Conformément à l'art. 10, al. 3, LTab, "le prix imprimé par le fabricant ou l'importateur sur les emballages pour la vente au détail ne peut pas être majoré lors de la vente". Cette disposition sera complétée de telle sorte que le prix de vente ne pourra non seulement pas être supérieur au prix imprimé, mais encore qu'il ne pourra pas y être inférieur. La modification en question ne porte pas atteinte à la liberté de commerce des fabricants, qui resteront libres de fixer le prix d'un paquet de cigarettes comme ils l'entendent. La liberté du commerce et de l'industrie reste garantie pour les fabricants de produits du tabac. Les articles 27 et 94 de la Constitution, qui garantissent la liberté économique, ne sont donc pas enfreints.

Si la loi doit être adaptée, c'est que ces dernières années ont connu une véritable inflation des ventes promotionnelles et des réductions de prix portant sur les produits du tabac. Ces activités promotionnelles, qui en termes de volumes touchent aujourd'hui 10 % du marché, sapent les efforts de prévention à l'échelle nationale. De même que le prix de l'alcool, celui des cigarettes influence grandement la consommation. Un prix élevé est un instrument de prévention efficace. Le programme national Tabac 2008-2012 (PNT) aborde également ce sujet. D'après l'objectif stratégique no 5 du PNT, l'impôt sur le tabac devrait faire l'objet d'une réévaluation fondée sur des critères d'efficacité. On peut partir du principe que de nouvelles hausses de prix seront nécessaires pour atteindre les objectifs de ce programme. Qu'une taxe d'incitation à l'abstinence soit annulée par des prix promotionnels qu'on peut qualifier d'appeaux pour de nouveaux consommateurs est contreproductif. Or les deux tiers du prix de vente se composent aujourd'hui des impôts prélevés par l'État.

Des pays européens comme l'Allemagne, l'Italie, la France et l'Autriche interdisent les rabais sur les emballages de cigarettes. Un simple complément apporté à l'art. 10, al. 3, LTab permettrait d'interdire également en Suisse les rabais et autres prix cassés, ce qui ne pourra que servir durablement la cause de la prévention.

Antrag des Bundesrates

Le Conseil fédéral propose de rejeter la motion.

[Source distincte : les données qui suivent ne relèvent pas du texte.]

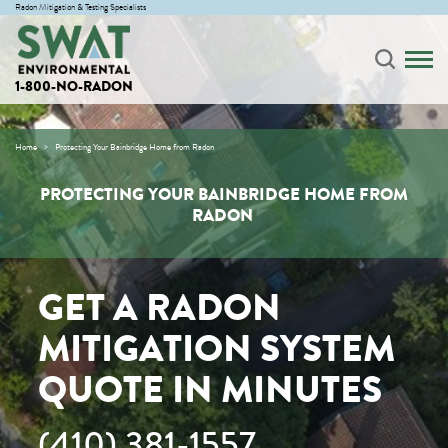
Radon Mitigation & Testing Specialists
1-800-NO-RADON
Home
Protecting Your Bainbridge Home from Radon
PROTECTING YOUR BAINBRIDGE HOME FROM
RADON
GET A RADON
MITIGATION SYSTEM
QUOTE IN MINUTES
(410) 381-1557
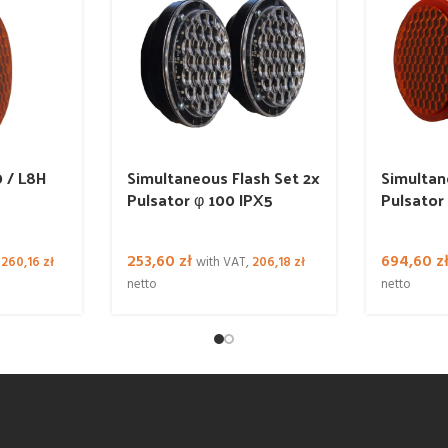
 / L8H
Simultaneous Flash Set 2x
Simultan
Pulsator φ 100 IPX5
Pulsator
253,60
zł
694,60
z
,
260,16
zł
with VAT,
206,18
zł
netto
netto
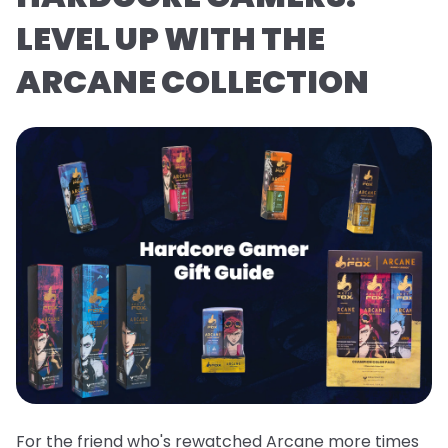
LEVEL UP WITH THE
ARCANE COLLECTION
For the friend who's rewatched Arcane more times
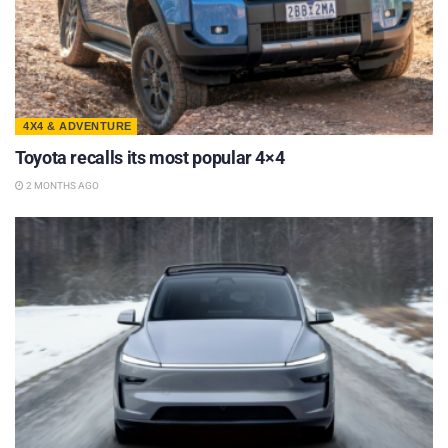
4X4 & ADVENTURE
Toyota recalls its most popular 4×4
2 MONTHS AGO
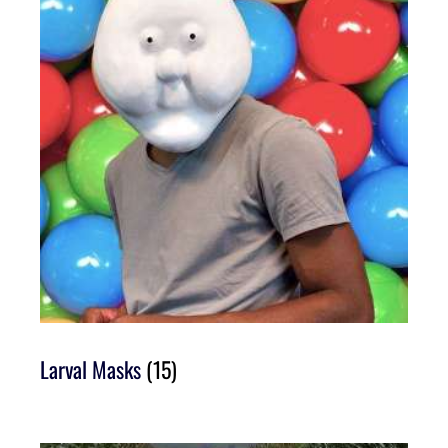
Larval Masks
(15)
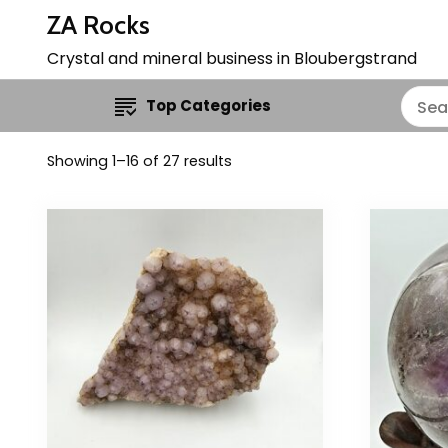
ZA Rocks
Crystal and mineral business in Bloubergstrand
Top Categories
Showing 1–16 of 27 results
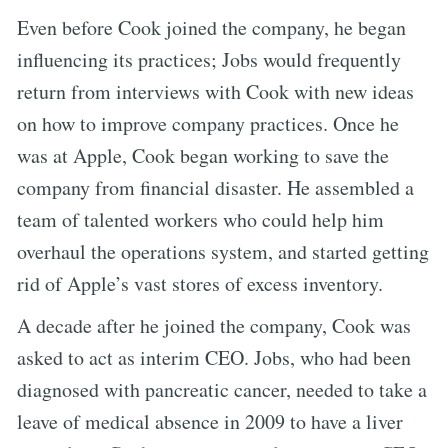
Even before Cook joined the company, he began
influencing its practices; Jobs would frequently
return from interviews with Cook with new ideas
on how to improve company practices. Once he
was at Apple, Cook began working to save the
company from financial disaster. He assembled a
team of talented workers who could help him
overhaul the operations system, and started getting
rid of Apple’s vast stores of excess inventory.
A decade after he joined the company, Cook was
asked to act as interim CEO. Jobs, who had been
diagnosed with pancreatic cancer, needed to take a
leave of medical absence in 2009 to have a liver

Stellungnahme des Bundesrates

Dans sa réponse à l'interpellation Diener 09.3963, "Cigarettes bon marché", le Conseil fédéral a récemment pris position à ce sujet. Il estime que des dispositions relatives à la garantie des prix seraient effectivement le seul moyen d'endiguer efficacement les ventes au rabais temporaire, mais qu'il n'existe pas de bases constitutionnelles permettant d'introduire des dispositions de ce genre ou d'interdire les rabais pour certains groupes de marchandises.

Par ailleurs, les modifications de l'art. 10, al. 3, LTab qui sont proposées ne permettraient d'empêcher les promotions et les réductions de prix que dans une mesure restreinte. Les importateurs et fabricants de tabacs manufacturés pourraient continuer de procéder à des réductions de prix à court ou moyen terme en imprimant le prix réduit directement sur les emballages de vente au détail.

Que ce soit du point de vue de la santé publique ou de celui de la politique fiscale, des dispositions relatives à la garantie des prix ne sont donc guère prometteuses ; dans le cadre de la concurrence, elles conduiraient en effet à des prix de vente au détail moyens plus bas.

À l'heure actuelle, le principal moyen de renchérir les cigarettes faisant l'objet de promotions et de réductions de prix est le taux d'imposition minimal, que le Conseil fédéral relève lors de chaque augmentation de l'impôt sur le tabac. Grâce à ce taux minimal, les tabacs manufacturés bon marché sont soumis à une charge fiscale disproportionnée, ce qui renchérit fortement les produits faisant l'objet de promotions et de réductions de prix.

Le Conseil fédéral propose de rejeter la motion.